And the EPA, in case you've ever dealt with them directly (I have) is a whole lot more than "a few strings." They are militant ideologues whose goal is to (see my prior post) regulate, tax, ration and kill. Period. They drive that agenda relentlessly, and couldn't care less how many families or family farms die. Remember, they are fundamentally anti-human; they worship state power and use their goddess "Gaia" as a cultic, quasi-religious smokescreen to hide the awful realities of their endgame.
In that sense, the more concentrated in large corporate hands farming becomes, the better for EPA, because the fewer parties to co-opt or destroy (this element is pure Mussolini, by the way--nominally private entites wholly beholden to the public agenda, and destroyed if they resist).
So to put a finer point on things, SOME of the farming industry benefit from an EPA on its mission; most do not and see the endgame for what it is--the end of their farms, business, property, and families.
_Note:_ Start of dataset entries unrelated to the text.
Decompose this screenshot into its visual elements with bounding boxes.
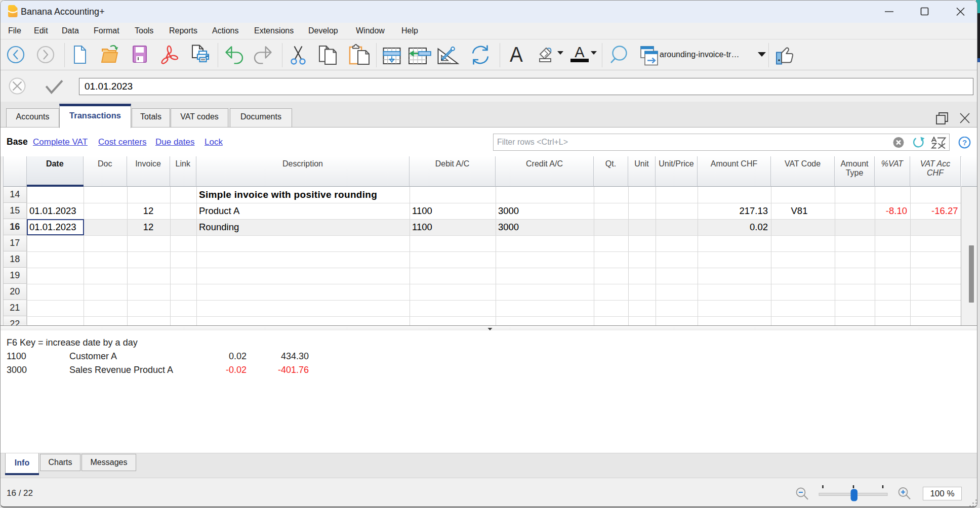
svg-text:?: ? <box>962 138 967 147</box>
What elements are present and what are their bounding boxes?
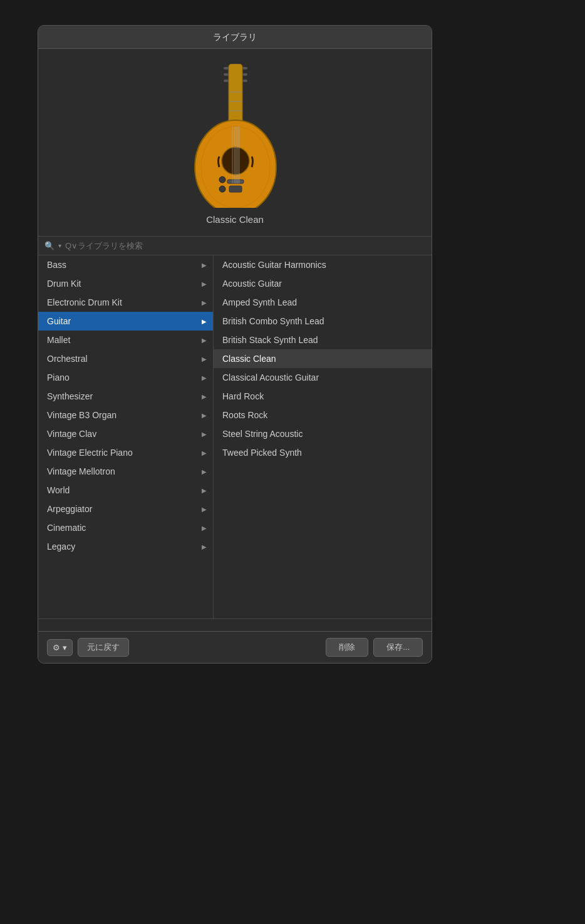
search-bar[interactable]: 🔍 ▾ [38, 237, 432, 255]
library-panel: ライブラリ [38, 25, 432, 664]
arrow-icon: ▶ [202, 356, 207, 362]
sidebar-item-legacy[interactable]: Legacy▶ [38, 537, 213, 556]
bottom-toolbar: ⚙ ▾ 元に戻す 削除 保存... [38, 631, 432, 663]
category-label: Vintage B3 Organ [47, 410, 116, 420]
svg-rect-1 [224, 67, 229, 69]
category-label: Mallet [47, 335, 70, 345]
sidebar-item-world[interactable]: World▶ [38, 481, 213, 500]
category-label: Vintage Clav [47, 429, 96, 439]
svg-rect-4 [242, 67, 247, 69]
preset-label: Steel String Acoustic [222, 429, 303, 439]
preset-label: Acoustic Guitar [222, 279, 282, 289]
sidebar-item-vintage-clav[interactable]: Vintage Clav▶ [38, 424, 213, 443]
gear-icon: ⚙ [53, 643, 60, 652]
preset-item-classic-clean[interactable]: Classic Clean [214, 349, 432, 368]
svg-point-23 [219, 186, 225, 192]
preset-label: Acoustic Guitar Harmonics [222, 260, 326, 270]
gear-chevron-icon: ▾ [63, 643, 67, 652]
preset-item-steel-string-acoustic[interactable]: Steel String Acoustic [214, 424, 432, 443]
arrow-icon: ▶ [202, 543, 207, 550]
preset-label: British Combo Synth Lead [222, 316, 324, 326]
save-button[interactable]: 保存... [373, 638, 423, 657]
arrow-icon: ▶ [202, 374, 207, 381]
svg-rect-3 [224, 80, 229, 82]
sidebar-item-guitar[interactable]: Guitar▶ [38, 312, 213, 331]
window-title: ライブラリ [213, 32, 257, 42]
preset-item-amped-synth-lead[interactable]: Amped Synth Lead [214, 293, 432, 312]
category-label: Electronic Drum Kit [47, 297, 122, 307]
arrow-icon: ▶ [202, 431, 207, 438]
sidebar-item-bass[interactable]: Bass▶ [38, 255, 213, 274]
arrow-icon: ▶ [202, 393, 207, 400]
arrow-icon: ▶ [202, 337, 207, 344]
preset-item-hard-rock[interactable]: Hard Rock [214, 387, 432, 406]
category-list: Bass▶Drum Kit▶Electronic Drum Kit▶Guitar… [38, 255, 214, 619]
content-area: Bass▶Drum Kit▶Electronic Drum Kit▶Guitar… [38, 255, 432, 619]
arrow-icon: ▶ [202, 449, 207, 456]
category-label: Bass [47, 260, 66, 270]
gear-button[interactable]: ⚙ ▾ [47, 639, 73, 656]
preset-label: Roots Rock [222, 410, 267, 420]
category-label: Drum Kit [47, 279, 81, 289]
sidebar-item-drum-kit[interactable]: Drum Kit▶ [38, 274, 213, 293]
preset-item-acoustic-guitar-harmonics[interactable]: Acoustic Guitar Harmonics [214, 255, 432, 274]
preset-item-british-combo-synth-lead[interactable]: British Combo Synth Lead [214, 312, 432, 331]
arrow-icon: ▶ [202, 299, 207, 306]
sidebar-item-piano[interactable]: Piano▶ [38, 368, 213, 387]
category-label: Legacy [47, 542, 75, 552]
arrow-icon: ▶ [202, 506, 207, 513]
sidebar-item-arpeggiator[interactable]: Arpeggiator▶ [38, 500, 213, 518]
preset-label: Hard Rock [222, 391, 264, 401]
preview-area: Classic Clean [38, 49, 432, 237]
svg-rect-5 [242, 73, 247, 76]
svg-rect-0 [229, 64, 242, 126]
sidebar-item-cinematic[interactable]: Cinematic▶ [38, 518, 213, 537]
category-label: Piano [47, 372, 70, 382]
preset-label: Classic Clean [222, 354, 276, 364]
preset-label: British Stack Synth Lead [222, 335, 318, 345]
category-label: Guitar [47, 316, 71, 326]
arrow-icon: ▶ [202, 487, 207, 494]
category-label: Vintage Mellotron [47, 466, 115, 476]
sidebar-item-synthesizer[interactable]: Synthesizer▶ [38, 387, 213, 406]
category-label: Arpeggiator [47, 504, 92, 514]
category-label: Vintage Electric Piano [47, 448, 133, 458]
sidebar-item-electronic-drum-kit[interactable]: Electronic Drum Kit▶ [38, 293, 213, 312]
sidebar-item-orchestral[interactable]: Orchestral▶ [38, 349, 213, 368]
sidebar-item-vintage-b3-organ[interactable]: Vintage B3 Organ▶ [38, 406, 213, 424]
preset-label: Amped Synth Lead [222, 297, 297, 307]
sidebar-item-mallet[interactable]: Mallet▶ [38, 331, 213, 349]
category-label: Synthesizer [47, 391, 93, 401]
preset-item-british-stack-synth-lead[interactable]: British Stack Synth Lead [214, 331, 432, 349]
category-label: Cinematic [47, 523, 86, 533]
preview-label: Classic Clean [206, 214, 264, 225]
svg-rect-6 [242, 80, 247, 82]
arrow-icon: ▶ [202, 262, 207, 269]
arrow-icon: ▶ [202, 525, 207, 531]
search-icon: 🔍 [44, 241, 54, 250]
guitar-image [172, 64, 298, 208]
category-label: Orchestral [47, 354, 88, 364]
category-label: World [47, 485, 70, 495]
preset-label: Tweed Picked Synth [222, 448, 302, 458]
preset-item-classical-acoustic-guitar[interactable]: Classical Acoustic Guitar [214, 368, 432, 387]
preset-item-tweed-picked-synth[interactable]: Tweed Picked Synth [214, 443, 432, 462]
revert-button[interactable]: 元に戻す [78, 638, 129, 657]
svg-point-22 [219, 177, 225, 183]
sidebar-item-vintage-electric-piano[interactable]: Vintage Electric Piano▶ [38, 443, 213, 462]
sidebar-item-vintage-mellotron[interactable]: Vintage Mellotron▶ [38, 462, 213, 481]
arrow-icon: ▶ [202, 318, 207, 325]
search-input[interactable] [65, 241, 425, 250]
search-chevron-icon: ▾ [58, 242, 61, 249]
preset-item-roots-rock[interactable]: Roots Rock [214, 406, 432, 424]
bottom-spacer [38, 619, 432, 631]
arrow-icon: ▶ [202, 280, 207, 287]
arrow-icon: ▶ [202, 468, 207, 475]
arrow-icon: ▶ [202, 412, 207, 419]
svg-rect-15 [229, 186, 242, 192]
preset-item-acoustic-guitar[interactable]: Acoustic Guitar [214, 274, 432, 293]
preset-label: Classical Acoustic Guitar [222, 372, 319, 382]
title-bar: ライブラリ [38, 26, 432, 49]
preset-list: Acoustic Guitar HarmonicsAcoustic Guitar… [214, 255, 432, 619]
delete-button[interactable]: 削除 [326, 638, 368, 657]
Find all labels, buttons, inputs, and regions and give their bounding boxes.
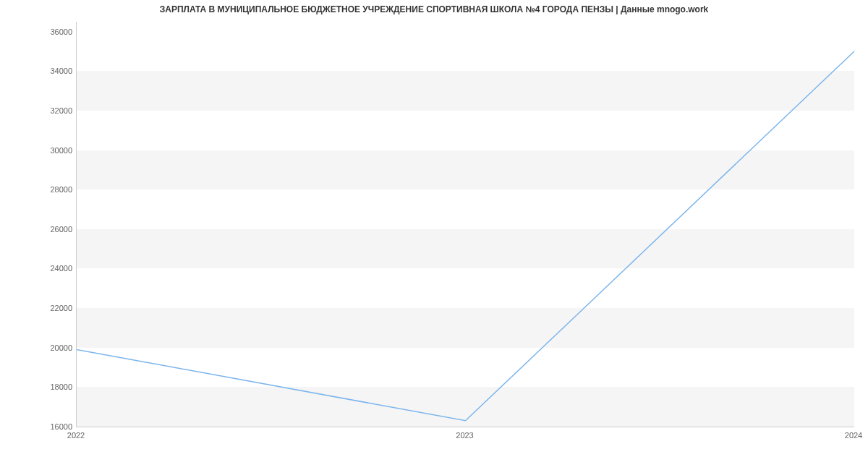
y-tick-label: 30000 <box>36 146 72 155</box>
y-tick-label: 26000 <box>36 225 72 234</box>
x-tick-label: 2023 <box>456 431 473 440</box>
plot-area <box>76 22 854 427</box>
y-tick-label: 18000 <box>36 383 72 391</box>
x-tick-label: 2024 <box>845 431 862 440</box>
y-tick-label: 28000 <box>36 185 72 194</box>
y-tick-label: 20000 <box>36 343 72 352</box>
chart-title: ЗАРПЛАТА В МУНИЦИПАЛЬНОЕ БЮДЖЕТНОЕ УЧРЕЖ… <box>0 4 868 14</box>
chart-container: ЗАРПЛАТА В МУНИЦИПАЛЬНОЕ БЮДЖЕТНОЕ УЧРЕЖ… <box>0 0 868 470</box>
y-tick-label: 32000 <box>36 106 72 115</box>
x-tick-label: 2022 <box>67 431 85 440</box>
y-tick-label: 34000 <box>36 67 72 75</box>
data-line <box>77 22 854 427</box>
y-tick-label: 22000 <box>36 304 72 312</box>
y-tick-label: 16000 <box>36 422 72 431</box>
y-tick-label: 36000 <box>36 27 72 36</box>
y-tick-label: 24000 <box>36 264 72 273</box>
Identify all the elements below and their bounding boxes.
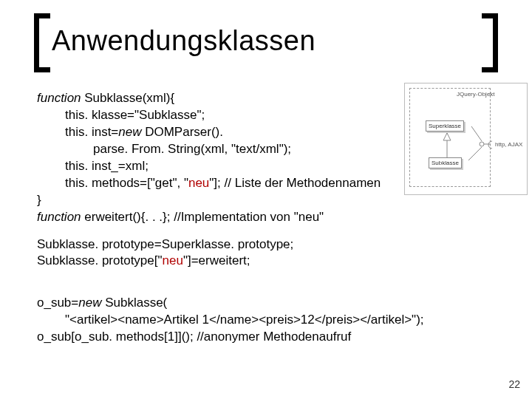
highlight-neu: neu [163, 253, 183, 267]
svg-line-4 [471, 126, 482, 141]
code-line: "<artikel><name>Artikel 1</name><preis>1… [37, 312, 466, 329]
svg-marker-1 [443, 133, 451, 140]
code-line: function erweitert(){. . .}; //Implement… [37, 209, 466, 226]
code-line: Subklasse. prototype["neu"]=erweitert; [37, 253, 466, 270]
code-line: parse. From. String(xml, "text/xml"); [37, 141, 466, 158]
title-frame: Anwendungsklassen [34, 13, 498, 72]
bracket-right-icon [482, 13, 498, 72]
code-line: this. methods=["get", "neu"]; // Liste d… [37, 175, 466, 192]
bracket-left-icon [34, 13, 50, 72]
keyword-function: function [37, 91, 81, 105]
code-line: this. klasse="Subklasse"; [37, 107, 466, 124]
highlight-neu: neu [188, 176, 209, 190]
code-line: o_sub[o_sub. methods[1]](); //anonymer M… [37, 329, 466, 346]
diagram-connectors-icon [405, 83, 527, 194]
svg-point-2 [480, 142, 484, 146]
code-line: Subklasse. prototype=Superklasse. protot… [37, 236, 466, 253]
svg-line-5 [468, 147, 482, 160]
keyword-new: new [118, 125, 141, 139]
code-line: function Subklasse(xml){ [37, 90, 466, 107]
keyword-function: function [37, 210, 81, 224]
slide: Anwendungsklassen function Subklasse(xml… [0, 0, 532, 399]
code-line: } [37, 192, 466, 209]
page-number: 22 [508, 378, 520, 390]
code-block: function Subklasse(xml){ this. klasse="S… [37, 90, 466, 346]
uml-diagram: JQuery-Objekt Superklasse Subklasse http… [404, 83, 528, 195]
keyword-new: new [78, 296, 101, 310]
code-line: this. inst_=xml; [37, 158, 466, 175]
code-line: o_sub=new Subklasse( [37, 295, 466, 312]
code-line: this. inst=new DOMParser(). [37, 124, 466, 141]
slide-title: Anwendungsklassen [52, 25, 316, 57]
Texas Mom 2010| 9.30.10 @ 1:54PM

I would agree that most same family farms would prefer the Feds to butt out completely because they would better off. At least the ones in my husband's family who have to work second jobs just to hold onto their land. The large conglomerates have the pull to steer most fed subsidies their way.

Texas mom 2010| 9.30.10 @ 1:55PM

Meant small family farms

Steve| 9.30.10 @ 1:29PM

You obviously don't know much about the farming industry. I would prefer to see the subsidies ended also but but I also want the government out of my business. If they are going to require that I tell them how many acres I plant, when I plant it, and how much I combined, then give this information to the end user of my product to keep prices low, then they darned well out to pay me for that information.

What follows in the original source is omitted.